Task prompt
An exact copy is all that is wanted: the lines from the one with "Favoritos da temporada" through the end of the listing below, both included, minus any pictures.

+++

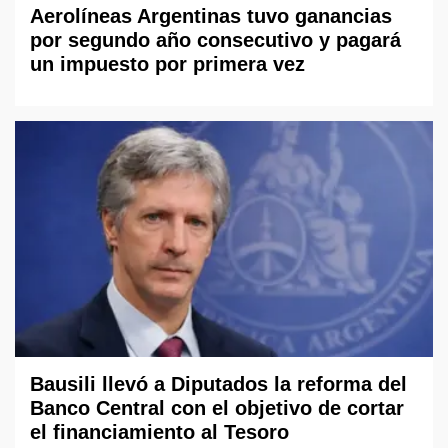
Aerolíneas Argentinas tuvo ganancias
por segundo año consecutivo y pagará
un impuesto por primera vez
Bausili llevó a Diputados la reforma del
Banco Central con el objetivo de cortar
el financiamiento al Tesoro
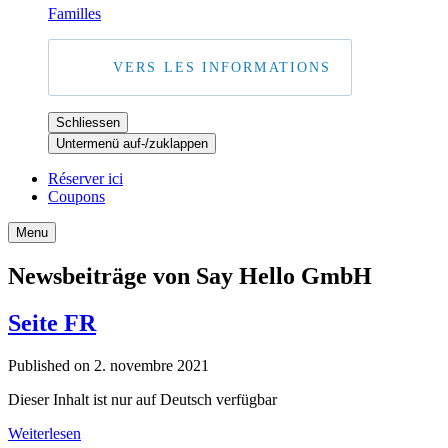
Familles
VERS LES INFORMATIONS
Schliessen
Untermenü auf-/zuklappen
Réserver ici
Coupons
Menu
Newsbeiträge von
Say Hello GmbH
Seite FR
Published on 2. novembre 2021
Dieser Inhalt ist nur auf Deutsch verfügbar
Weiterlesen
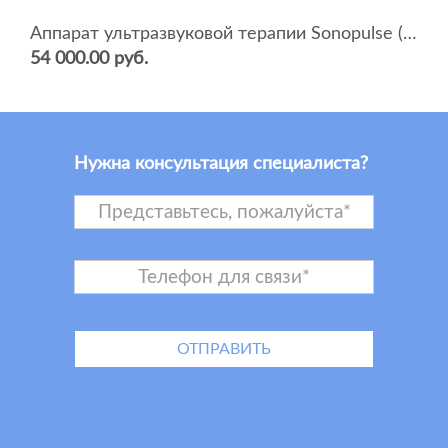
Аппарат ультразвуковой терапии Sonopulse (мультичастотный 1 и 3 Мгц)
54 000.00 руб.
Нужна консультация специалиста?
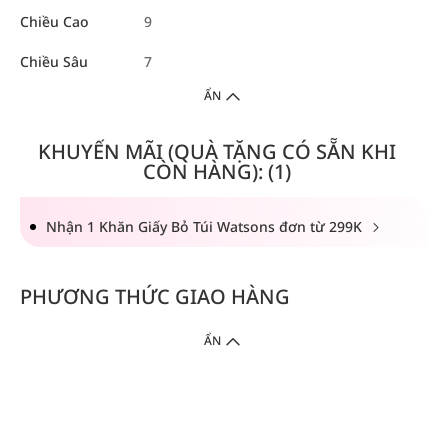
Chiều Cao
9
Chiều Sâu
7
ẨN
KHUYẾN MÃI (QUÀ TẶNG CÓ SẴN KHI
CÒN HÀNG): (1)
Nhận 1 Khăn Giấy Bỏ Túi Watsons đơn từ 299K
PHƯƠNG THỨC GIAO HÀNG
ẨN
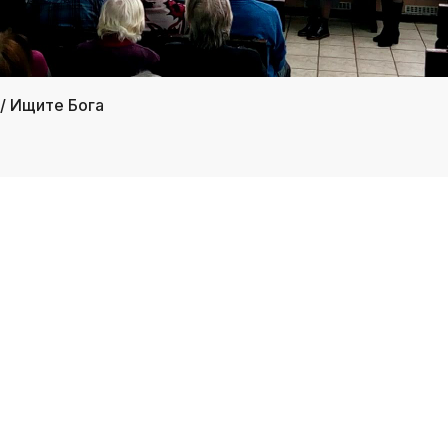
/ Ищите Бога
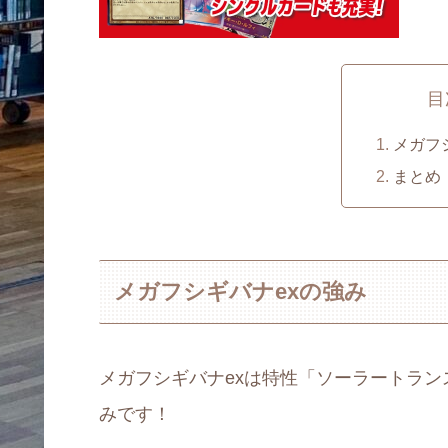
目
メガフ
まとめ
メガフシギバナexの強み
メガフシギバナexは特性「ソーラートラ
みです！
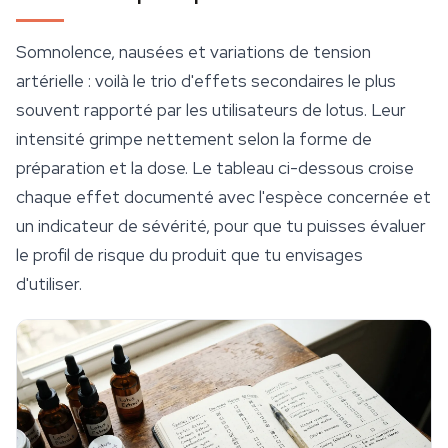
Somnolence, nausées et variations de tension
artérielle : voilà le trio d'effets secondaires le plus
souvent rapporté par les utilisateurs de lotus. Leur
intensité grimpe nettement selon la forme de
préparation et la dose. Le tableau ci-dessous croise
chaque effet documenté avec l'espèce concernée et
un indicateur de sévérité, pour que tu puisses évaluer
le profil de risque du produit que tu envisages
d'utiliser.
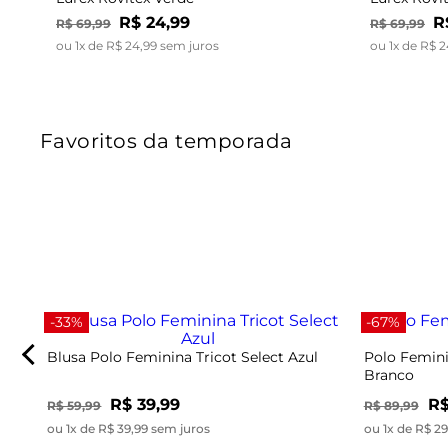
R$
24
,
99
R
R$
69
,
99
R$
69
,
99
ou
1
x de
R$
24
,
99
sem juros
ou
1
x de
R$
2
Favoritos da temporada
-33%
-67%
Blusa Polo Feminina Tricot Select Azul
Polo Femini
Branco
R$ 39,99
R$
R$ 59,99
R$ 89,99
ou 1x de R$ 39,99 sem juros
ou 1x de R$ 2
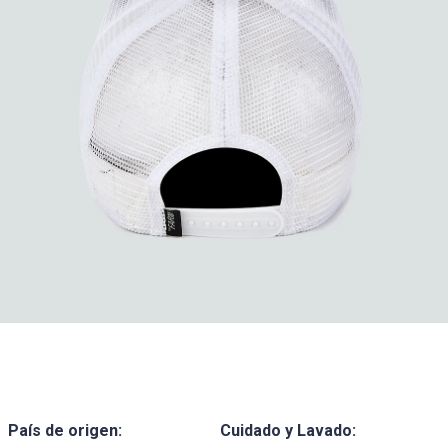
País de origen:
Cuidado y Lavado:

+++

Written answer
Favoritos da temporada
-33%
-67%
Blusa Polo Feminina Tricot Select Azul
Polo Femini
Branco
R$ 39,99
R$
R$ 59,99
R$ 89,99
ou 1x de R$ 39,99 sem juros
ou 1x de R$ 2
País de origen:
Cuidado y Lavado:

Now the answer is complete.